これを見ると、日々脱気が進み1週間すると病巣の体積は半分以下となっている。最後は15日後で、症状はなく、レントゲン写真上もfree airを認めない完治状態となった。ここでは5枚のX-P撮影を行って丁寧に観察したが、その半年後に再発した際には2枚のX-Pを撮るだけで治療を終えた。患者には栄養を摂らせて筋肉トレーニングを奨励したが、その後の再発はみられていない。
■肺の虚脱は結構早い
Bさんは東京に本社のある建築設計会社の札幌支店長。月曜日に本社出勤を終えると羽田発新千歳空港行きのSKY705便で出張に出て、平日を札幌で過ごし、ANA050便で土曜日に帰るという生活を、もう6年も続けている。札幌といえば会社員はすすきのとaffinityがある。すすきのは「薄野」とも「ススキノ」とも書く。北海道の開拓は筋肉労働と苦役を伴うものだったから、英気を養うためには歓楽街が必要となる。政府は、札幌市南4・5条と西3・4丁目に公娼の遊郭を設置する予定だったが、紆余曲折の後に明治10年、開拓使は「貸座敷並芸娼妓三芸規則」を定めて薄野に正式な遊郭となる「札幌遊郭」を発足させたという。その後遊郭はなくなったが、遊郭跡にカフェやバーなどの飲食店が建ち並び、ススキノのネオンの基礎をつくった(Wikipediaより)。
Bさんは、金曜日の夜部下を連れてススキノに飲みに行った。新しいフリーズドライの食品工場の設計を受注し、これがかなりの金額の契約になりそうなので、本社から慰労会をやるようにと、社長直々の資金が入ってきたからだ。いつも行きつけのすし屋で、地元でしか獲れない新鮮な、うに、いくら、伊勢海老や貝類を中心に、大きな船盛りを頼んだ。15人ほどが入る、常連しか通さない店主の自宅の二階の座敷で、飲めや歌えの大宴会が開かれた。Bさんにカラオケの順番が回ってきたが、どうも声を出すと咳が出る。木曜日頃から立ったり座ったりすると咳が出ていたが気にしていなかった。体調は悪くなかったので、とりあえず一次会はBさんが仕切ったが、二次会に設定したクラブのママさんには「会社の連中が行くのでよろしく」と電話をして自分だけ先に帰ることにした。月曜の本社での定例支店長連絡会に配布する資料をもう一度見直すために会社によって、明日の朝は早いので休むことにした。何事もなく飛行機は飛んで、久しぶりの我が家でのんびりと過ごした。翌日本社に出勤したが、今まで以上に息苦しく、連絡会を早々と切り上げてクリニックに受診をした。X-Pを撮ると、右の肺はもうすでに完全に虚脱していた。

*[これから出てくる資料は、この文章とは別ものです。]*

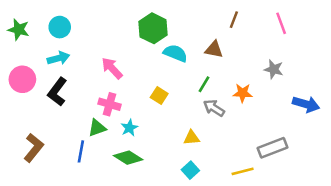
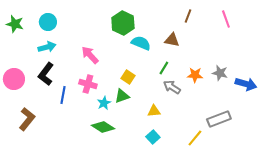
gray star: (274, 69) -> (220, 73), moved
pink circle: (22, 79) -> (14, 79), moved
green triangle: (97, 128) -> (122, 96), moved
blue line: (81, 151) -> (63, 95), moved
yellow line: (243, 171) -> (195, 138), turned -36

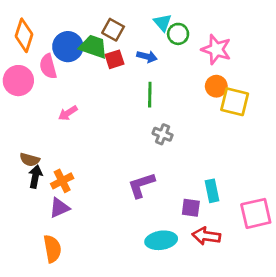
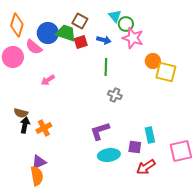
pink star: (216, 49) -> (133, 38), moved
pink semicircle: (48, 66) -> (34, 47), turned -36
purple triangle: (59, 208) -> (39, 162), moved
red arrow: (206, 236) -> (146, 167), turned -42
cyan ellipse: (161, 240) -> (109, 155), moved

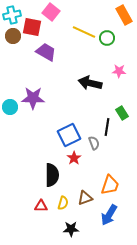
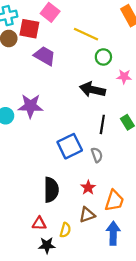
green circle: (107, 38) -> (103, 57), moved
black line: (107, 127) -> (102, 124), moved
red star: (74, 158) -> (88, 188), moved
yellow semicircle: (63, 203) -> (65, 230), moved
blue arrow: (109, 215) -> (113, 233), turned 150
black star: (71, 229) -> (47, 245), moved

型どおりBさんにinformし、この場合は呼吸器外科での外科的治療が必要と話した。会社はクリニックの近くだが、自宅は江戸川区ということで、東京臨海病院呼吸器外科を紹介した。主治医からの返事はこうだった。
「平素よりお世話になっております。右自然気胸にてご紹介頂いた方です。入院治療もお勧めしましたが、外来加療を希望されたため、ソラシックエッグを留置し、外来にて経過観察させて頂くことにしました。ご紹介有難うございました」
ソラシックエッグ(Thoracic egg)は、胸水のない気胸を外来通院で治療するデバイスで、近年救急医療などで使われるようになっている。Aさんのように、異常を感じてすぐに受診すれば、安静療法で、医療費も安くすくむだろうが、Bさんのように数日遅れると医療費はずいぶんと高くなって、面倒な処置もやらざるを得ない。我々身近なかかりつけ医の役割が大切だということをあらためて思う。